Some of the people that attended the bitcoin seminar in Harare on Saturday
Some of the people that attended the bitcoin seminar in Harare on Saturday

Crypto-currency is a digital currency in which encryption techniques are used to regulate the generation of units of currency and verify the transfer of funds that operates independently of a central bank.

The low-key event was organised by Zimbabwe’s small, but growing bitcoin community, largely operating secretly as the first public attempt to grow membership.

Founder of South Africa-based Liquid Crypto-Money Shireen Ramjoo told NewsDay in an interview on Saturday just before the seminar that they were not trying to force the government or the people to accept crypto-currency, but rather to educate them on its merits.

“Crypto-currency is the fastest growing currency in the world compared to fiat currency. Bitcoin is an appreciating currency,” Ramjoo said.

“What is driving people and what we have seen worldwide with the bitcoin trend is that people are putting money in bitcoin because they feel that bitcoin is an appreciating currency. Now you know traditionally with our fiat currencies it is affected by the economic climate in the country, political issues and all those type of things.”

She added: “But with bitcoin, because it is the world’s first decentralised currency, it is not affected by any of those things so whatever is happening with the currency does not change the price of bitcoin. The price of bitcoin is driven by the people who use it. The fact is the price of bitcoin is one as to $1 600 (as of Saturday), the highest currency for the fourth consecutive year now.”

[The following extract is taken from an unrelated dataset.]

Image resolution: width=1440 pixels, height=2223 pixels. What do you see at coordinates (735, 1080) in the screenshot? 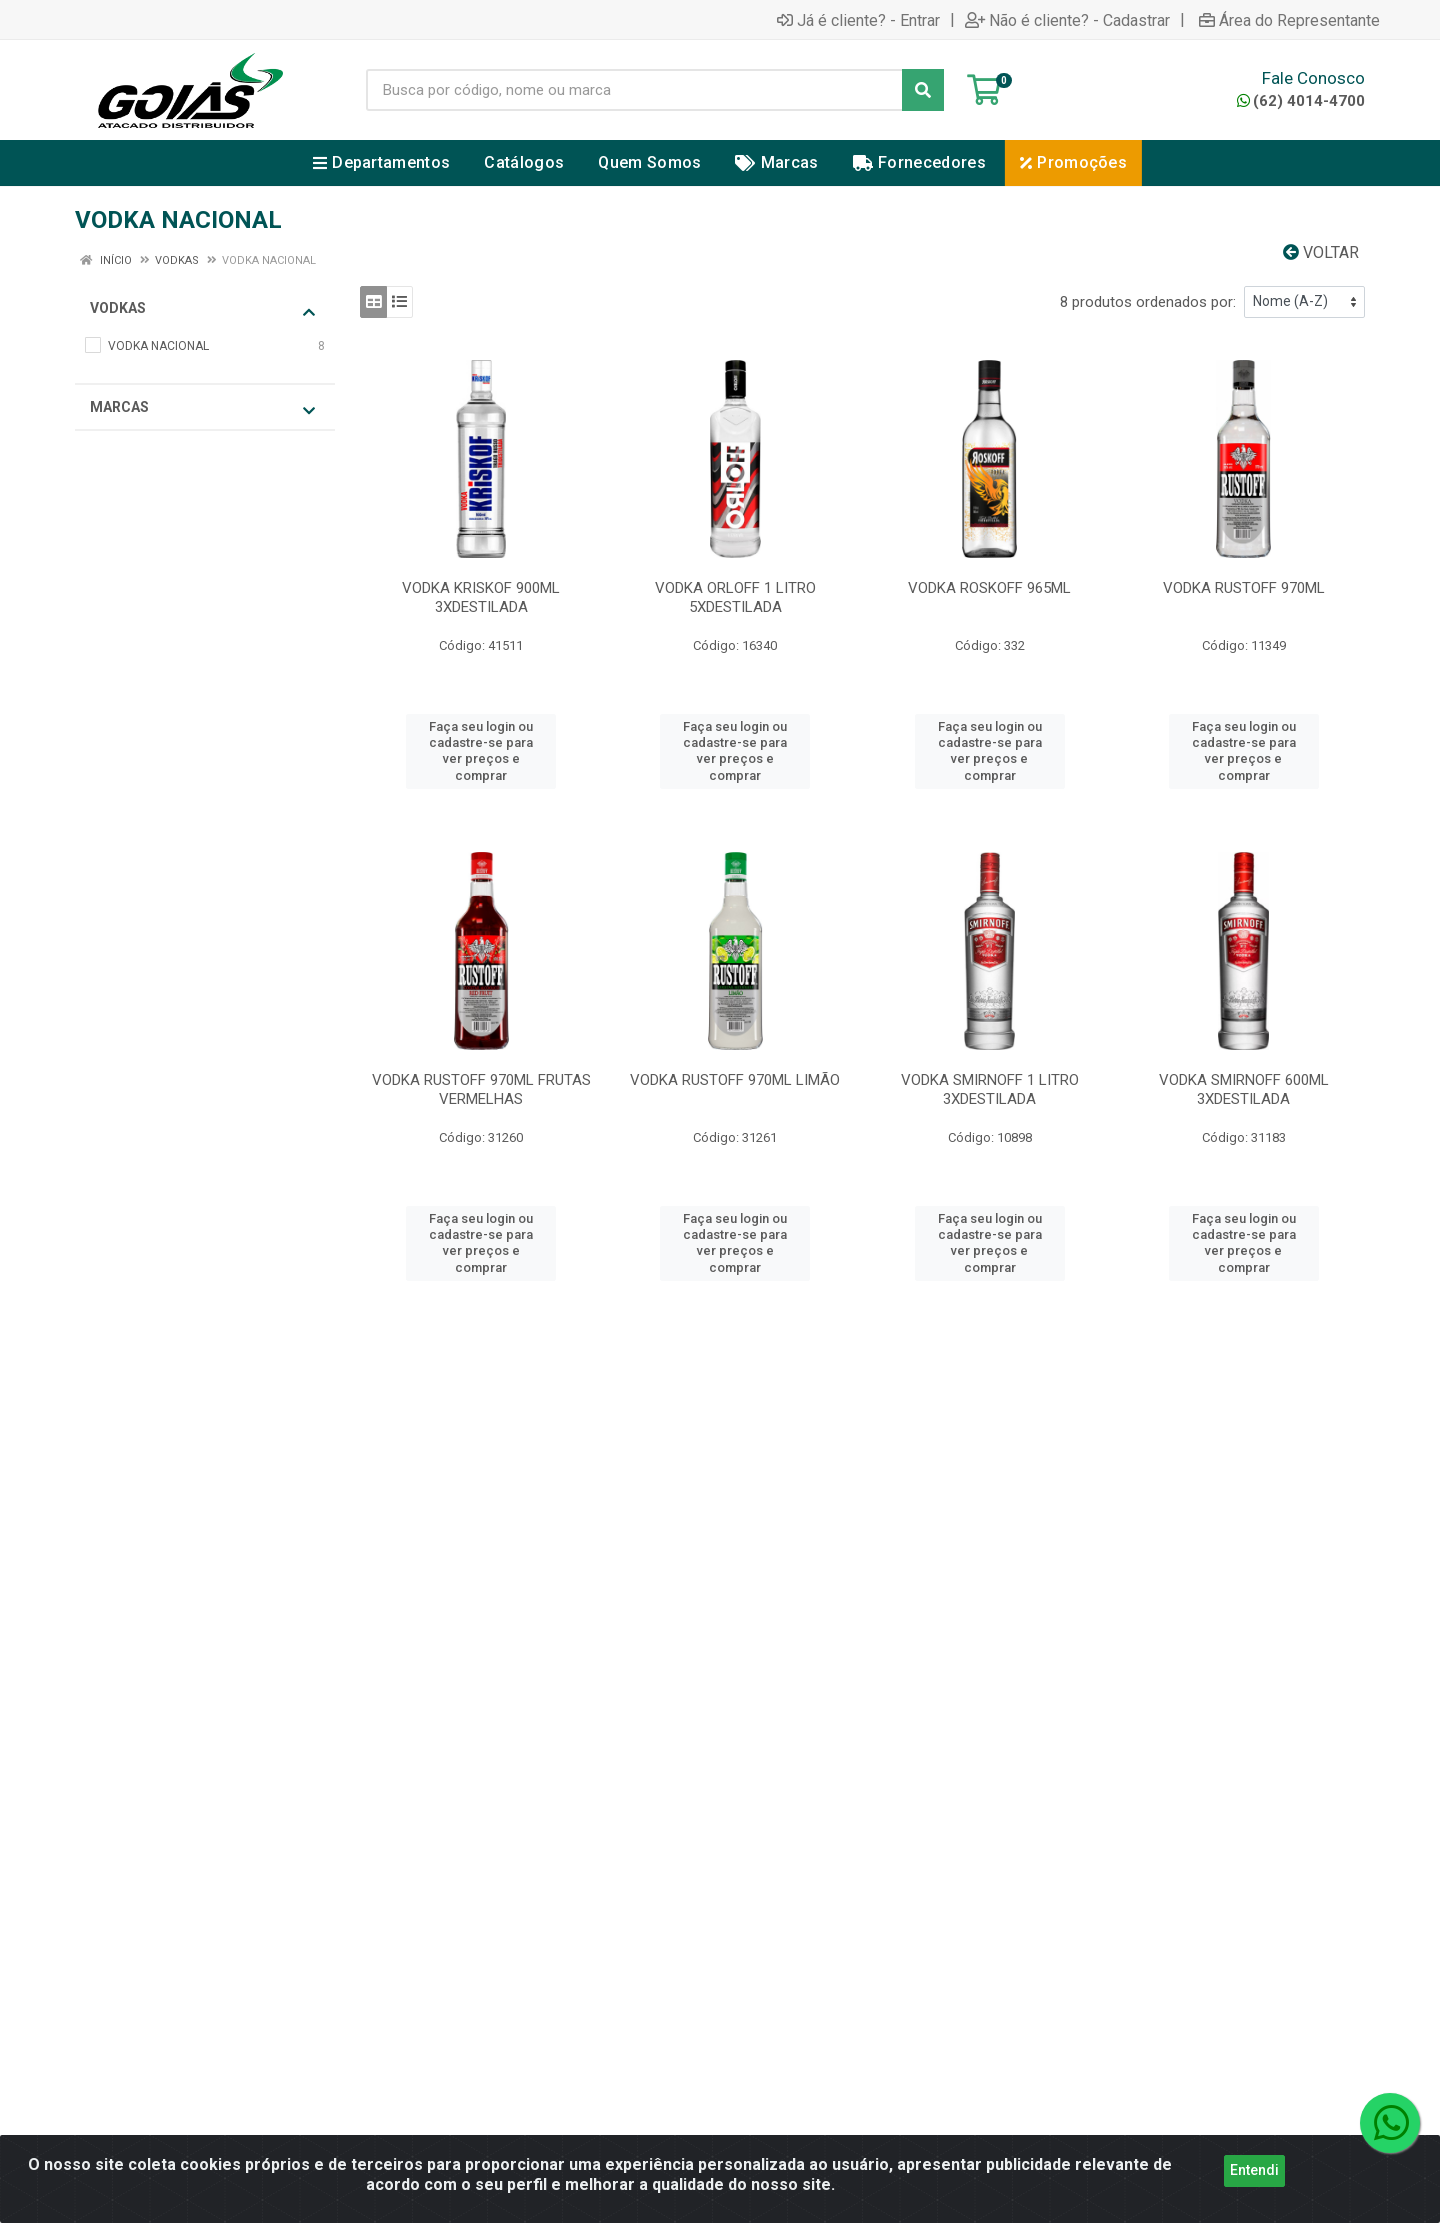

Ramjoo said low awareness or interest in crypto-currency could be attributed to government not fully understanding the technology while people do not get the full context of it. The low-key seminar was done in two parts, a morning and afternoon session.

The seminar had a seating capacity of 50, but only drew 18 persons for the morning session and close to 10 in the afternoon session despite being an open seminar.

Attendees of the morning session told NewsDay that they saw bitcoin as a future investment vehicle.

One woman in her 40s told the paper that even if the central bank put limitations in place, crypto-currency would still grow.

“Tell the governor that we will find ways around whatever controls they put in place. How can you compete with technology?” she said.

Bitcoin is the most common crypto-currency and is part of the 800 different types that are there.

According to XE Currency Charts, looking at a review of the currency from June 2016 to date, the currency grew slightly over 100% to $769, 99 United States dollar per bitcoin.

Yesterday, the value of one bitcoin was $1 604.

Reserve Bank governor John Mangudya was on record before the seminar saying the central bank feared a spike in externalisation and cybercrime if crypto-currency was adopted locally.

Financial expert Persistence Gwanyanya said over time cryptocurrency would gain traction due to globalisation.